Activity – Every record below should be repeated word for word, with the pictures left out.
-- Data extract follows --
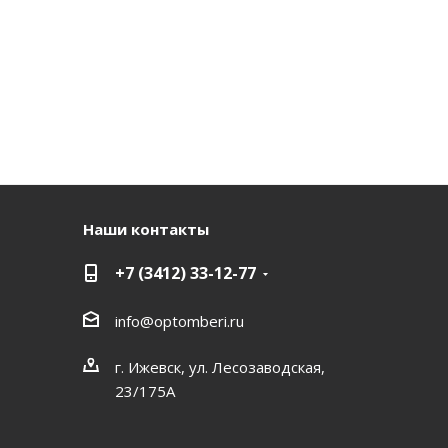
Наши контакты
+7 (3412) 33-12-77
info@optomberi.ru
г. Ижевск, ул. Лесозаводская,
23/175А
-- Data extract concluded --
Task response –
Наши контакты
+7 (3412) 33-12-77
info@optomberi.ru
г. Ижевск, ул. Лесозаводская,
23/175А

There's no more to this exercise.